In a research study conducted by GetData, of 500 U.S. based Internet users on things that bloggers do that annoy them, 25.8% identified poorly written content as a major turn-off.
They also shared the following listed pet peeves:
#1: Poorly written (25.8%)
#2: Sensationalist headline that doesn’t deliver (22%)
#3: Obvious attempt at selling (19.6%)
#4: Doesn’t teach me anything (15%)
#5: Isn’t unique- seen it before (8.8%)
# 6: Wrong length (5.6%)
#7: Other (3.2%)
Word to the wise: don’t rely on Spell Check solely to catch your mistakes. It won’t. GrammarCheck is a handy tool to help struggling grammarians.
A Lack of Balance
Like a good recipe, successful blogging requires good content balance. In other words, your posts should not ALL be frivolous, humorous, or glitter without substance. It’s okay to take a humorous approach, share jokes, do an occasional rant, poke fun at politicians, etc.
But, that should be offset with solid, quality content that offers real take-away value: book reviews, resources, commentary on arts-related issues, interviews, how-tos. The “secret sauce” here is to show that you know your stuff without being “stuffy.”

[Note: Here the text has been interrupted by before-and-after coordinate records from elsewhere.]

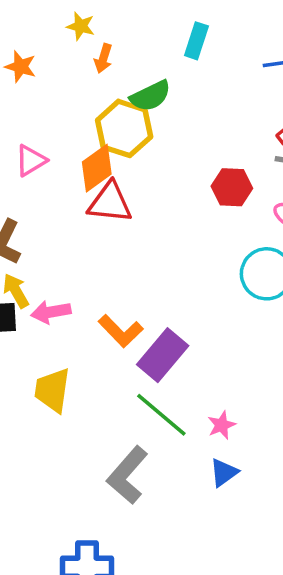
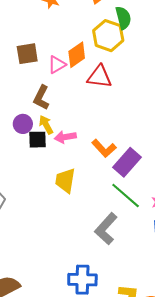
green semicircle: (151, 96) -> (123, 18), turned -80
pink triangle: (31, 160) -> (57, 65), moved
orange diamond: (97, 168) -> (77, 55), moved

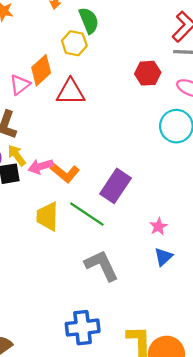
yellow hexagon: (108, 36) -> (74, 43), size x0.7
orange L-shape: (104, 148) -> (65, 173), moved
green line: (126, 195) -> (87, 214), moved
gray L-shape: (106, 229) -> (102, 266), turned 120

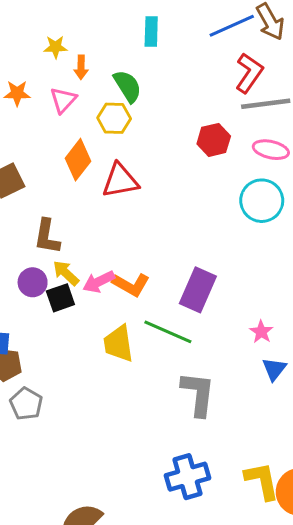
pink triangle: (20, 85) -> (63, 100), moved
gray L-shape: (102, 266) -> (198, 394), turned 42

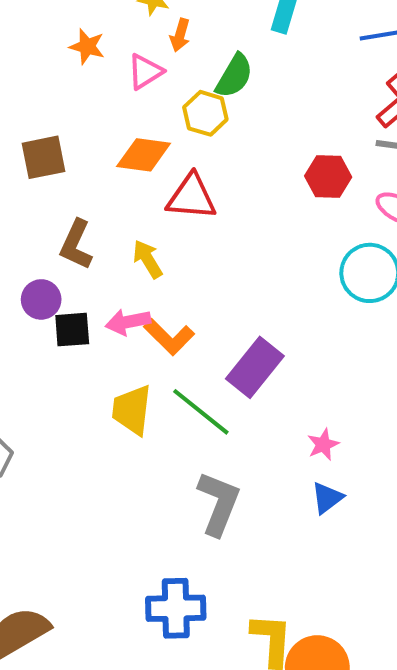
green semicircle: (128, 86) -> (234, 76), turned 48
orange diamond: (78, 160) -> (144, 155), turned 45
yellow arrow: (66, 273) -> (148, 259), moved

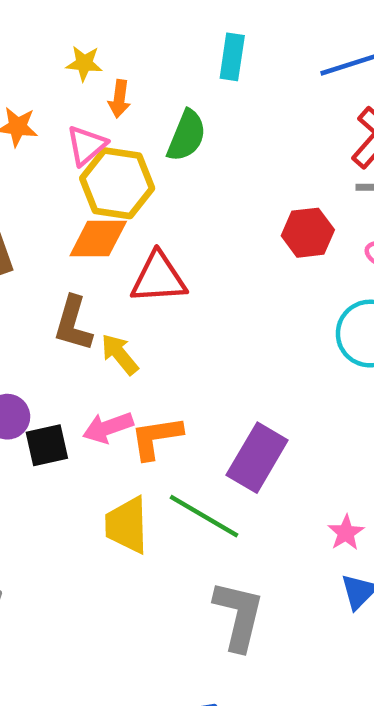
yellow hexagon: (205, 113) -> (117, 183), moved, size x1.4
brown L-shape: (76, 245) -> (73, 324), moved
orange L-shape: (169, 337) -> (156, 438), turned 135

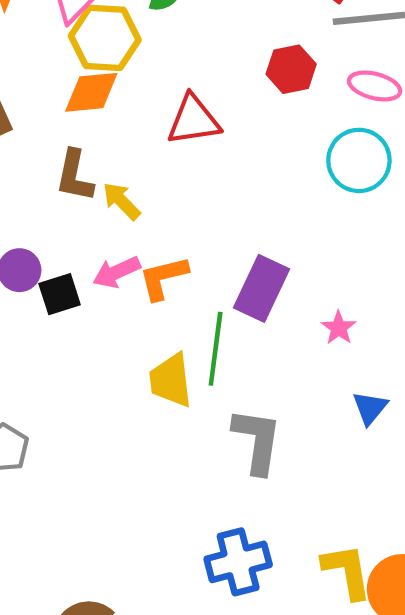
red triangle: (159, 278) -> (194, 120), moved
green line: (204, 516) -> (216, 349), turned 72
yellow trapezoid: (127, 525) -> (171, 380), moved
pink star: (346, 533) -> (339, 328), moved

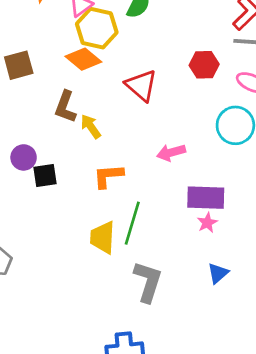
orange diamond: (91, 92) -> (83, 59), turned 36
red triangle: (194, 120) -> (141, 85), turned 40
pink arrow: (116, 272) -> (171, 153), moved
purple rectangle: (261, 288) -> (206, 198), moved, turned 57

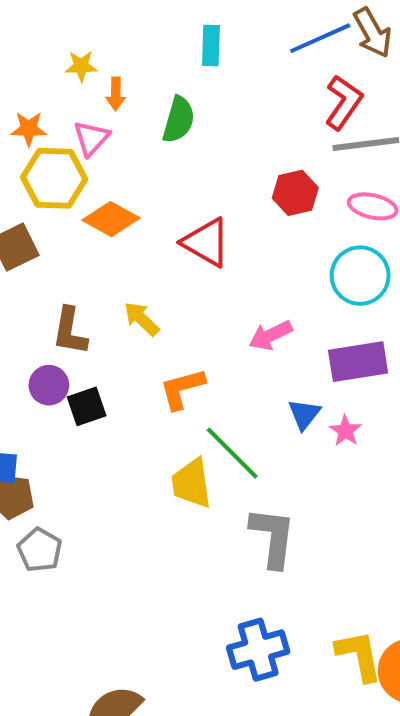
yellow hexagon: (97, 28) -> (54, 178), moved
brown L-shape: (65, 107) -> (70, 331), moved
purple rectangle: (206, 198) -> (358, 362), moved
green line: (132, 223) -> (232, 453), turned -51
blue triangle: (218, 273) -> (304, 414), moved

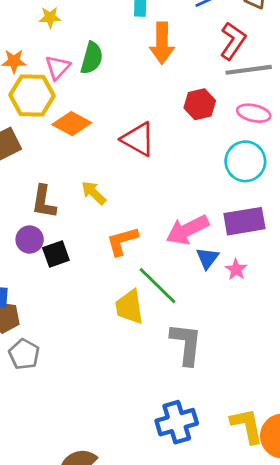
orange arrow: (116, 94) -> (162, 43), moved, size x1.8
green semicircle: (179, 120) -> (92, 58), moved
pink arrow: (271, 335) -> (187, 230), moved, size x1.4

Annoying Pop-Ups, Intrusive Ads
Your “virtual home” should in some ways mimic your brick and mortar one. You want visitors to have an enjoyable experience and hopefully come again. True?
Give visitors the time to navigate your site, feel their way around, read your content, check out your style, and determine if your offerings address their needs, before deciding if they want to sign-up for future updates, become a member of your “tribe“ or buy your book. It can be really off-putting when in a matter of seconds, a pop-up appears from out of nowhere, multiple times, urging you to sign up or purchase something. Readers typically don’t appreciate feeling ambushed. Timing is sometimes everything.
Bait & Switch Tactics
Often in an effort to attract high traffic and make them more Tweet-worthy, bloggers will come up with enticing, bold headlines that promise things they know that ultimately they can’t deliver. “Everything you need to know about guest blogging.” Or “How to earn 100,000 a year through your blog” can not be typically addressed in a singular blog post, nor by someone who has not achieved the success results promised himself. Hello?
Tread carefully here. It’s okay to use your creative license to put a “spin” on things; but don’t lie, misrepresent, or be unrealistic about what you can offer. Your credibility impacts your profitability.
Being Overly Emotional
One of the great things about having a blog is being able to showcase our work, share our projects, and trumpet our successes. Within reason.
I’ve witnessed way too many blogs where the owner is selling everything but the kitchen sink, discussing the specifics on their monthly article acceptances, and the likes. Big mistake.
The W.I.I.F.M. acronym–what’s in it for me, as a reader? Though your blog is about you, it’s also about fulfilling the needs of your readership. Sree Sreenivasan, a professor who teaches digital media, at Columbia Journalism School states: “If you want to fail, only talk about yourself, your ideas and your projects.”
Broken Links, 404 Codes and Bad Leads
“Houston we have a problem.” Periodically, it’s important to check the key links at your site to ensure that they are functional. A few times, much to my dismay, some of the links on my site that linked to impressive guest posts led to dead ends equivalent to the Twilight Zone. 404 error codes are sometimes generated as a result of typos, or information being relocated or deleted at a site.
Here’s a brief tutorial to help you to fix 404 Codes you may encounter.
With millions of competing Blogs in the blogosphere, strategy is crucial. As with any “relationship,“ the more you‘re attentive to the little things, the greater the level of loyalty. Keep these 7 tips in mind to keep readers engaged and coming back for more.